0.ベネズエラにおける日本人向けの緊急連絡先

◎在ベネズエラ日本国大使館  :+58-(0)212-262-3435

(注:日本の携帯電話からかける場合機種にもよりますが、「0」の長押し、もしくは「*」を二回押すと「+」が入力できます)

◎警察/救急/消防(共通) :911

ディスクレイマー

・本ページは日本・アメリカ・イギリス・オーストラリアの各政府が発表しているトラベルアドバイス類を比較し、情報提供を行うことを目的としています。

・当サイトに記載の情報は、各国政府の発表内容及び当サイトが信頼に足ると判断した各種メディア情報を踏まえて掲載しています。

・本ページに記載された内容は各国における皆様の安全を担保するものではありません。

・当サイトでは、本ページ記載の情報を基に行った皆様の判断によって引き起こされる損害等の責任は負いかねます。

・海外への渡航に際しては、日本政府外務省や所属されている組織/団体、旅行会社等の具体的な助言に従い、ご自身で安全確保に努めていただくようお願いします。

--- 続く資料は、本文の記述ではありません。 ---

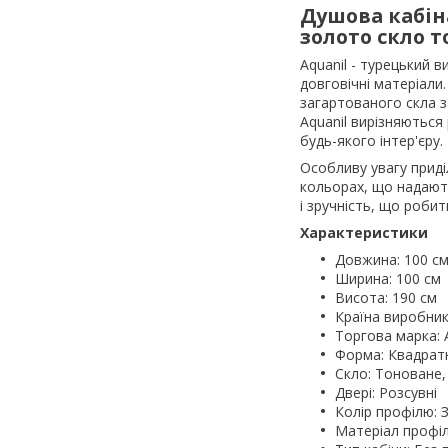
Душова кабіна
золото скло т
Aquanil - турецький в
довговічні матеріали
загартованого скла з
Aquanil вирізняються
будь-якого інтер'єру.
Особливу увагу приді
кольорах, що надають
і зручність, що робит
Характеристики
Довжина: 100 с
Ширина: 100 см
Висота: 190 см
Країна виробник
Торгова марка: 
Форма: Квадрат
Скло: Тоноване,
Двері: Розсувні
Колір профілю: 
Матеріал профіл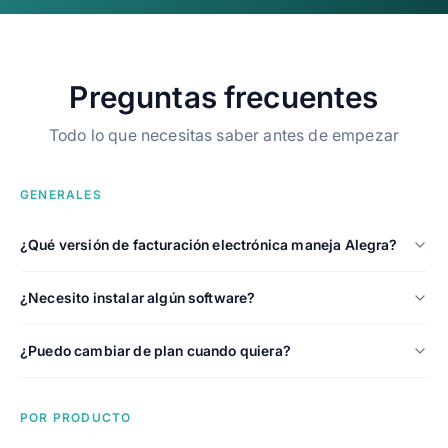
Preguntas frecuentes
Todo lo que necesitas saber antes de empezar
GENERALES
¿Qué versión de facturación electrónica maneja Alegra?
¿Necesito instalar algún software?
¿Puedo cambiar de plan cuando quiera?
POR PRODUCTO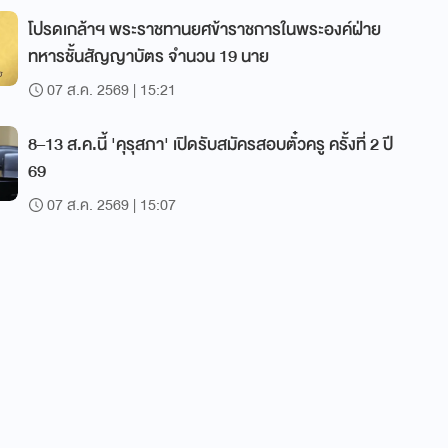
โปรดเกล้าฯ พระราชทานยศข้าราชการในพระองค์ฝ่าย
ทหารชั้นสัญญาบัตร จำนวน 19 นาย
07 ส.ค. 2569 | 15:21
8–13 ส.ค.นี้ 'คุรุสภา' เปิดรับสมัครสอบตั๋วครู ครั้งที่ 2 ปี
69
07 ส.ค. 2569 | 15:07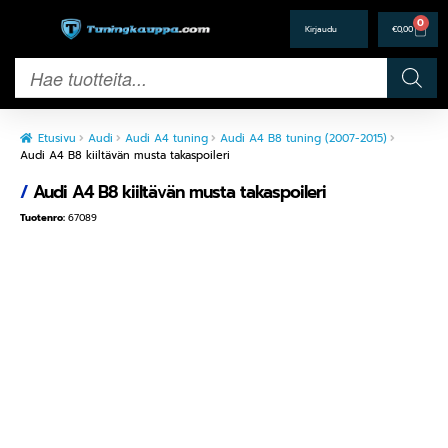
0
€
0,00
Etusivu
Audi
Audi A4 tuning
Audi A4 B8 tuning (2007-2015)
Audi A4 B8 kiiltävän musta takaspoileri
/
Audi A4 B8 kiiltävän musta takaspoileri
Tuotenro:
67089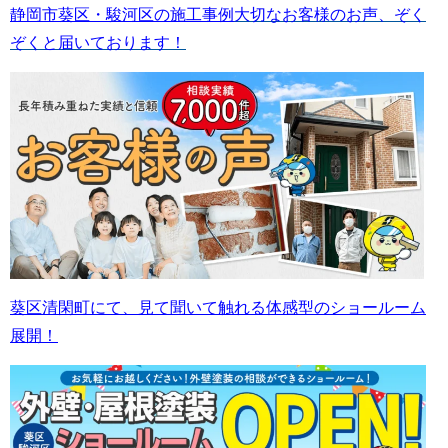
静岡市葵区・駿河区の施工事例
大切なお客様のお声、ぞく
ぞくと届いております！
葵区清閑町にて、見て聞いて触れる体感型のショールーム
展開！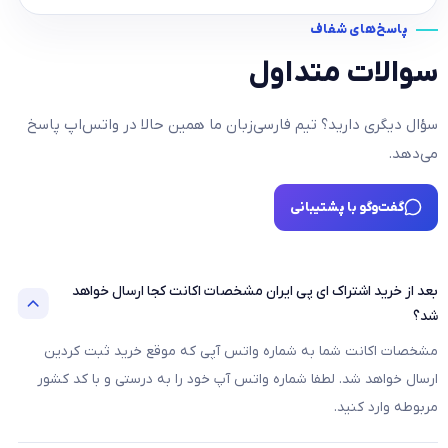
پاسخ‌های شفاف
سوالات متداول
سؤال دیگری دارید؟ تیم فارسی‌زبان ما همین حالا در واتس‌اپ پاسخ
می‌دهد.
گفت‌وگو با پشتیبانی
بعد از خرید اشتراک ای پی ایران مشخصات اکانت کجا ارسال خواهد
شد؟
مشخصات اکانت شما به شماره واتس آپی که موقع خرید ثبت کردین
ارسال خواهد شد. لطفا شماره واتس آپ خود را به درستی و با کد کشور
مربوطه وارد کنید.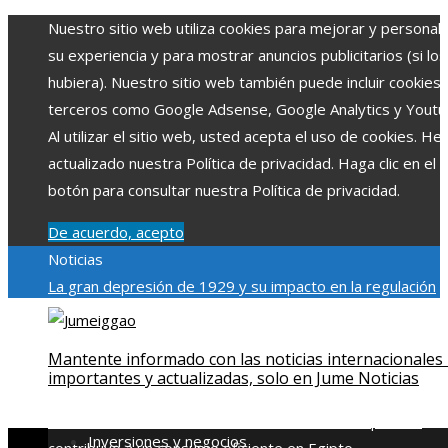
Nuestro sitio web utiliza cookies para mejorar y personali
su experiencia y para mostrar anuncios publicitarios (si los
hubiera). Nuestro sitio web también puede incluir cookies
terceros como Google Adsense, Google Analytics y Youtu
Al utilizar el sitio web, usted acepta el uso de cookies. H
actualizado nuestra Política de privacidad. Haga clic en el
botón para consultar nuestra Política de privacidad.
De acuerdo, acepto
Noticias
La gran depresión de 1929 y su impacto en la regulación
bancaria
Las 15 exploraciones espaciales que ampliaron lo
límites del conocimiento humano
Las 15 donaciones
Mantente informado con las noticias internacionales
individuales más grandes y su impacto en la ciencia y
importantes y actualizadas, solo en Jume Noticias
tecnología
Modelos de desarrollo sostenible basados en l
economía azul en Belice
Cómo la estabilidad de precios
Inversiones y negocios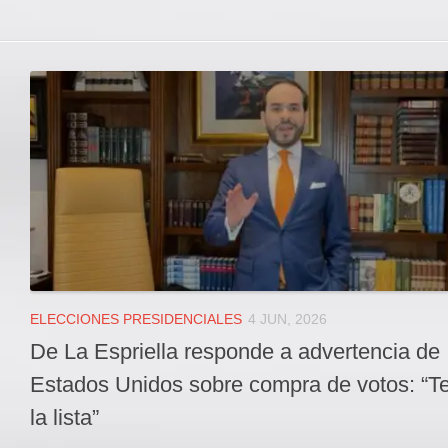
ELECCIONES PRESIDENCIALES
4 JUN, 2026
De La Espriella responde a advertencia de
Estados Unidos sobre compra de votos: “T
la lista”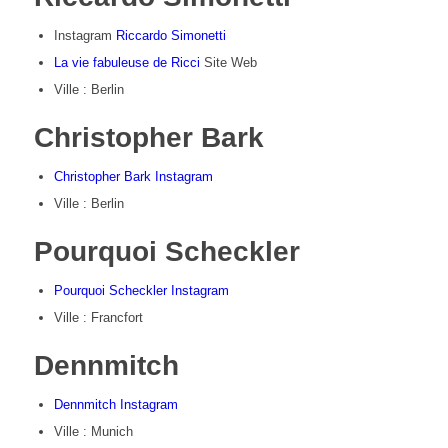
Instagram
Riccardo Simonetti
La vie fabuleuse de Ricci
Site Web
Ville : Berlin
Christopher Bark
Christopher Bark Instagram
Ville : Berlin
Pourquoi Scheckler
Pourquoi Scheckler Instagram
Ville : Francfort
Dennmitch
Dennmitch Instagram
Ville : Munich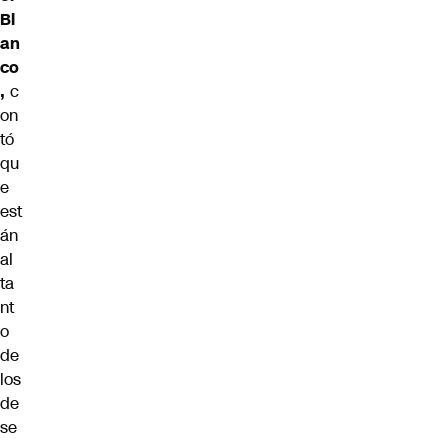
Bl
an
co
,
c
on
tó
qu
e
est
án
al
ta
nt
o
de
los
de
se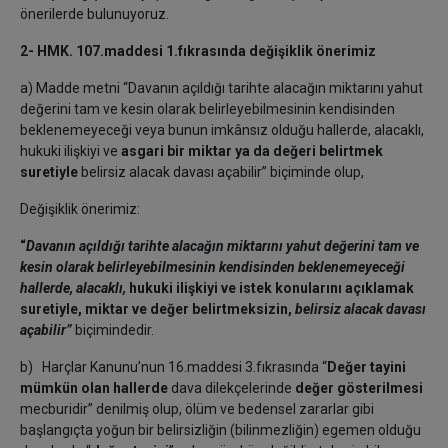
önerilerde bulunuyoruz.
2- HMK. 107.maddesi 1.fıkrasında değişiklik önerimiz
a) Madde metni “Davanın açıldığı tarihte alacağın miktarını yahut
değerini tam ve kesin olarak belirleyebilmesinin kendisinden
beklenemeyeceği veya bunun imkânsız olduğu hallerde, alacaklı,
hukuki ilişkiyi ve
asgari bir miktar ya da değeri belirtmek
suretiyle
belirsiz alacak davası açabilir” biçiminde olup,
Değişiklik önerimiz:
“
Davanın açıldığı tarihte alacağın miktarını yahut değerini tam ve
kesin olarak belirleyebilmesinin kendisinden beklenemeyeceği
hallerde, alacaklı,
hukuki ilişkiyi ve istek konularını açıklamak
suretiyle, miktar ve değer belirtmeksizin,
belirsiz alacak davası
açabilir”
biçimindedir.
b) Harçlar Kanunu’nun 16.maddesi 3.fıkrasında “
Değer tayini
mümkün olan hallerde
dava dilekçelerinde
değer gösterilmesi
mecburidir” denilmiş olup, ölüm ve bedensel zararlar gibi
başlangıçta yoğun bir belirsizliğin (bilinmezliğin) egemen olduğu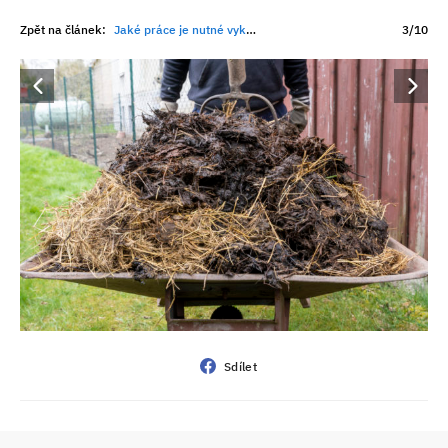
Zpět na článek:
Jaké práce je nutné vykonat v zahradě ještě před příchodem jara
3/10
Sdílet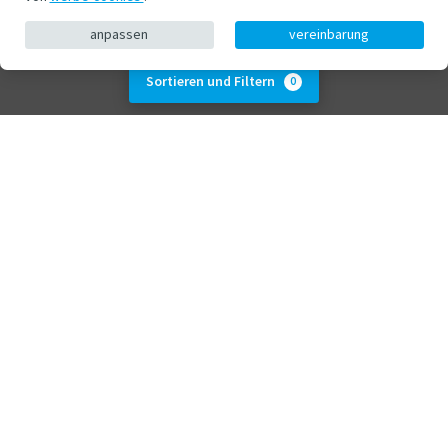
anpassen
vereinbarung
Sortieren und Filtern
0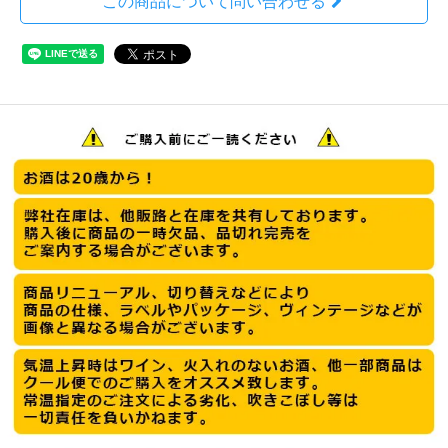
この商品について問い合わせる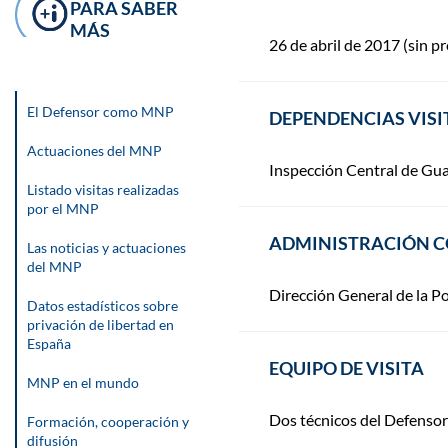
PARA SABER
MÁS
26 de abril de 2017 (sin pr
El Defensor como MNP
DEPENDENCIAS VIS
Actuaciones del MNP
Inspección Central de Gua
Listado visitas realizadas
por el MNP
ADMINISTRACIÓN 
Las noticias y actuaciones
del MNP
Dirección General de la Po
Datos estadísticos sobre
privación de libertad en
España
EQUIPO DE VISITA
MNP en el mundo
Dos técnicos del Defensor
Formación, cooperación y
difusión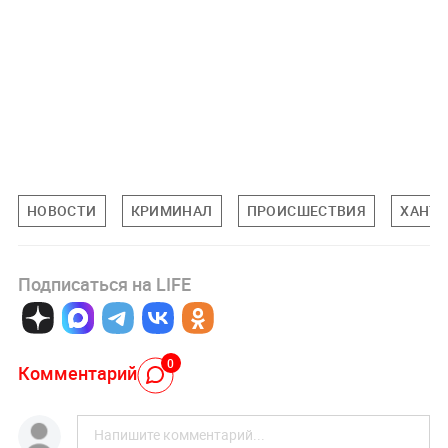
НОВОСТИ
КРИМИНАЛ
ПРОИСШЕСТВИЯ
ХАНТЫ
Подписаться на LIFE
0
Комментарий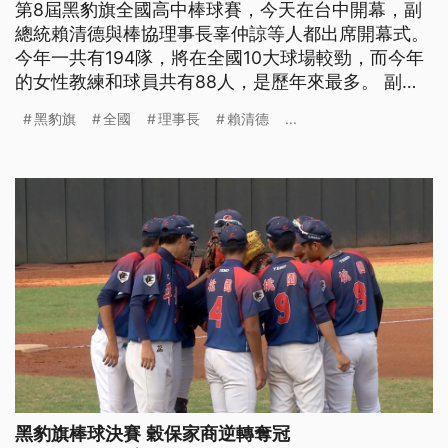
第8屆黑豹旗全國高中棒球賽，今天在台中開幕，副
總統賴清德與棒協理事長辜仲諒等人都出席開幕式。
今年一共有194隊，將在全國10大球場較勁，而今年
的女性教練和球員共有88人，是歷年來最多。 副總
統賴清德和立法院副院長蔡其昌，雙雙站在投手丘上
黑豹旗
全國
理事長
賴清德
...
擔任開球嘉賓，第八屆黑豹旗全國高中棒球賽，24日
在台中開幕。賴清德表示，今年受到新冠肺炎疫情衝
擊，但黑豹旗還能屹立不搖，讓國際社會看到台灣的
棒球，相當感動。 副總統
黑豹旗棒球決賽 穀保家商逆轉奪冠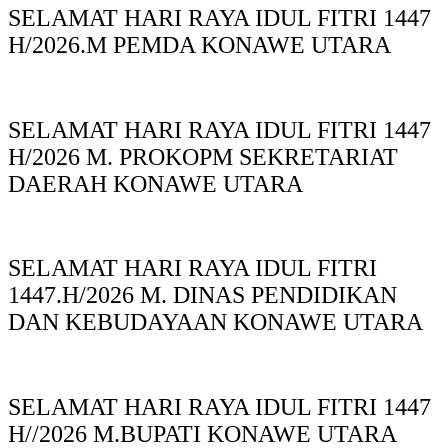
SELAMAT HARI RAYA IDUL FITRI 1447
H/2026.M PEMDA KONAWE UTARA
SELAMAT HARI RAYA IDUL FITRI 1447
H/2026 M. PROKOPM SEKRETARIAT
DAERAH KONAWE UTARA
SELAMAT HARI RAYA IDUL FITRI
1447.H/2026 M. DINAS PENDIDIKAN
DAN KEBUDAYAAN KONAWE UTARA
SELAMAT HARI RAYA IDUL FITRI 1447
H//2026 M.BUPATI KONAWE UTARA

・新型コロナウイルス感染症の関連情報は頻繁に変化しますので最新情報をご自身で確認いただくようお願いします。

本稿執筆監修者 / 海外安全.jp代表 尾崎由博

1981年生。2006年より国際協力機構(JICA)にて勤務。インド、パキスタン、アフガニスタン等南アジアにおける安全対策、開発支援案件の形成、実施を担当。パキスタン駐在中国政選挙や首都における大規模反政府デモ等に対応し、現場での安全管理業務ノウハウを体得。2016年7月に発生したバングラデシュ、ダッカレストラン襲撃事件後に発足した安全管理部の第一期メンバーとしてJICA安全対策制度、仕組みの多くを構築した他、組織内の緊急事態シミュレーション訓練を担当。国連機関及び世界銀行の危険地赴任者向け訓練等を受講しており、JICAのみならず国際機関の安全対策研修内容も熟知。2018年より独立、2020年株式会社海外安全管理本部を設立し代表取締役就任。クライアント行政機関、大手セキュリティー企業、開発コンサルティング企業、電力関連企業、留学関連企業、各種大学法人、一般社団法人や独立行政法人など講演実績:大阪弁護士会「パキスタン投資・リスクマネジメントセミナー」海外コンサルタンツ協会「海外活動安全強化月間セミナー」日経メッセ「セキュリティショー」「多元化する危機管理」他多数。日本経済新聞2020年11月24日付13面に寄稿記事が掲載。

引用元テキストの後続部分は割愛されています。